Patients may not have had chemotherapy within 4 weeks (6 weeks for nitrosoureas or mitomycin C) prior to entering the study and must have recovered from adverse events due to agents administered more than 4 weeks earlier.
Patients may not be receiving any other antineoplastic or investigational agents concurrently with study treatment with the exception of hormonal therapy.
Patients with HER-2 positive breast cancer are excluded.
History of allergic reactions attributed to aspirin or other agents used in the study.
Patients may not begin study treatment during radiotherapy, but may begin immediately after completing radiotherapy treatment.
Patients may not have received prior bevacizumab, or other anti-angiogenic agents (e.g., sorafenib, pazopanib, AZD2171, PTK787, VEGF Trap, etc.).
Uncontrolled intercurrent illness including, but not limited to, ongoing or active infection, symptomatic congestive heart failure, unstable angina pectoris, cardiac arrhythmia, or psychiatric illness/social situations that would limit compliance with study requirements.
Patients with hypertension that cannot be controlled by medications (>160/100 mmHg despite optimal medical therapy) are not eligiblePatients with poorly controlled hypertension (systolic blood pressure of 140 mmHg or higher or diastolic blood pressure of 90 mmHg or higher) are ineligible.
Patients on chronic aspirin therapy, anti-platelet agents, anti-coagulation agents or nonsteroidal anti-inflammatory drugs (NSAIDs) at any dose are excluded. Patients who take these drugs intermittently must be willing to abstain for the duration of the study treatment.
Patients with any condition (e.g., gastrointestinal tract disease resulting in an inability to take oral medication or a requirement for IV alimentation, prior surgical procedures affecting absorption, or active peptic ulcer disease) that impairs their ability to swallow and retain oral medication are excluded.
Patients with any of the following conditions are excluded:
Prior history of gastrointestinal or central nervous system bleeding, or documented or self-reported blood in stools or bright red blood per rectum
Recent (within 12 months) history of clinically significant bleeding
Serious or non-healing wound, ulcer, or bone fracture.

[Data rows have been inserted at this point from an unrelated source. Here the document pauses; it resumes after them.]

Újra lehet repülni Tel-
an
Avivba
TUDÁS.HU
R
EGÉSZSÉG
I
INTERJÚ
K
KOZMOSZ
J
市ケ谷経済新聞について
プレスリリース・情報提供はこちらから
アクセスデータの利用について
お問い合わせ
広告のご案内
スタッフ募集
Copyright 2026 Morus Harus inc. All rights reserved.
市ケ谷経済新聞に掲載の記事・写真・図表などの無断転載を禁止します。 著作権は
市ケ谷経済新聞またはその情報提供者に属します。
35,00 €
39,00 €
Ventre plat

History of abdominal fistula, gastrointestinal perforation, or intra-abdominal abscess within 28 days of treatment.
Any history of cerebrovascular accident (CVA) or transient ischemic attack within 12 months prior to study entry.
History of myocardial infarction, cardiac arrhythmia, stable/unstable angina, symptomatic congestive heart failure, or coronary/peripheral artery bypass graft or stenting within 12 months prior to study entry.

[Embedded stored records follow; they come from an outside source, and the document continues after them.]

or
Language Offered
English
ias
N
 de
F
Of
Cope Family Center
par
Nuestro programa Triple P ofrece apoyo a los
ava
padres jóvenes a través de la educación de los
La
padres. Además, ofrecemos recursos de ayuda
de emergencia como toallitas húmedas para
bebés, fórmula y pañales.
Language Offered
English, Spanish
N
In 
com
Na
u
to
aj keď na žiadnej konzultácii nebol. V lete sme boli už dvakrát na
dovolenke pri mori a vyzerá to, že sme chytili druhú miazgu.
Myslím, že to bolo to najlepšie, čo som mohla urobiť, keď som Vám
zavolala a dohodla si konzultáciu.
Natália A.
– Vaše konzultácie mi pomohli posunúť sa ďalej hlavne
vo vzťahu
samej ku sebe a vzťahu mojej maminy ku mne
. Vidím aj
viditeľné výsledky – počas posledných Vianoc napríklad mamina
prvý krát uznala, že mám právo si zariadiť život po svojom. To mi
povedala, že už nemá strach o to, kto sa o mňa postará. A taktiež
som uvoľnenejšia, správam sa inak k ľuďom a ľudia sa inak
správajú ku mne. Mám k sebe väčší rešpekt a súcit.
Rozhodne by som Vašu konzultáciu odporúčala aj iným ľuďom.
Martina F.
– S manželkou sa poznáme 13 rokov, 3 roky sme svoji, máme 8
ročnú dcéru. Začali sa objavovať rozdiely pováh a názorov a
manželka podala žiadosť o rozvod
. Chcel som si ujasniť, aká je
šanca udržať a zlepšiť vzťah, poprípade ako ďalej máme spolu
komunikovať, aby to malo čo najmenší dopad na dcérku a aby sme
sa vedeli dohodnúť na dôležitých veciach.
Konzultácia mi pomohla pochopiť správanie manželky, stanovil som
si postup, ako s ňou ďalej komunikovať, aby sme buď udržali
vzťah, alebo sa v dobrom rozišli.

History of pulmonary embolism within the past 12 months.
Abnormal LVEF by objective measurement. Measurement is not required unless clinically indicated, but patients are excluded if LVEF is documented to be abnormal.
Class III or IV heart failure as defined by the NYHA functional classification system (see Appendix B).
Pregnant women are excluded from this study because cyclophosphamide and methotrexate are chemotherapeutic agents with the potential for teratogenic or abortifacient effects. Because there is an unknown but potential risk for adverse events in nursing infants secondary to treatment of the mother with aspirin, cyclophosphamide and methotrexate, breastfeeding should not occur during study treatment. These potential risks may also apply to other agents used in this study.
Patients with a prior history of breast cancer, or any other malignancy other than non-melanoma skin cancer within the past five years, are excluded because recurrence of these cancers could affect the exploratory secondary endpoint of the trial.
Known HIV-positive patients are excluded because they are at increased risk of lethal infections when treated with marrow-suppressive therapy.